Tuesday, January 3, 2017

The Dozier market

It's January. Brian Dozier has not yet been traded. It seems increasingly plausible that he won't be traded.

On the surface, Dozier should be excellent trade bait. He's durable; he's good enough afield to stick at second base; he hits for power (41 homers last year, an average of 27.74 the past four years). He's drawn as many as 89 walks in a season. He has a good percentage as a base stealer. He has two years left on a below-market contract.

 And yet there does not appear to be a clamor to acquire him. The Dodgers are really the only team being plausibly rumored, and without any genuine competition to make the deal, they are presumably lowballing the Twins.

So ... why isn't there more interest in Dozier?

Age. Dozier turns 30 in May. Teams are much more aware today than they were 10 or even five years ago of how much that matters.

Peak performance. Forty-one homers for a second baseman is awesome, but nobody should bet on him replicating that.
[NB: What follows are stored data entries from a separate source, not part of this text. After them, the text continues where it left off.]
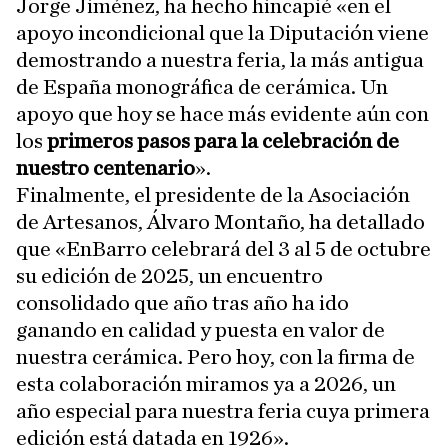
Jorge Jiménez, ha hecho hincapié «en el
apoyo incondicional que la Diputación viene
demostrando a nuestra feria, la más antigua
de España monográfica de cerámica. Un
apoyo que hoy se hace más evidente aún con
los
primeros pasos para la celebración de
nuestro centenario
».
Finalmente, el presidente de la Asociación
de Artesanos, Álvaro Montaño, ha detallado
que «EnBarro celebrará del 3 al 5 de octubre
su edición de 2025, un encuentro
consolidado que año tras año ha ido
ganando en calidad y puesta en valor de
nuestra cerámica. Pero hoy, con la firma de
esta colaboración miramos ya a 2026, un
año especial para nuestra feria cuya primera
edición está datada en 1926».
Twenty-five to 30, yes -- not to dismiss 25 dingers from a keystoner, but that's not 40. Team aren't valuing Dozier as a 40-homer guy, and shouldn't.

"Motivated seller." The Twins lost 103 games last year with really lousy numbers from the pitching staff. They have, in Jorge Polanco, a reasonable alternative to Dozier at second base (and as with Dozier, Polanco lacks the throwing arm to be a good major league shortstop). The perception is that the Twins "need" to trade Dozier.

"Unmotivated buyers." The teams that have quality pitching prospects in bulk are not -- with the exception of the Dodgers -- in the market for a win-now second baseman. There are certainly contenders that could use Dozier. but they don't have the arms to give up for him. There are teams with deep farm systems, but they either have second base locked up or aren't in contention mode yet.

There have been some remarkable prospect hauls in trades this winter. The White Sox pried a lot of talent from the Red Sox and Nationals in the Chris Sale and Adam Eaton deals. The Twins may well be using those trades as their benchmark for moving Dozier. That may be the correct approach, but it may be too high a standard to get a deal done this winter.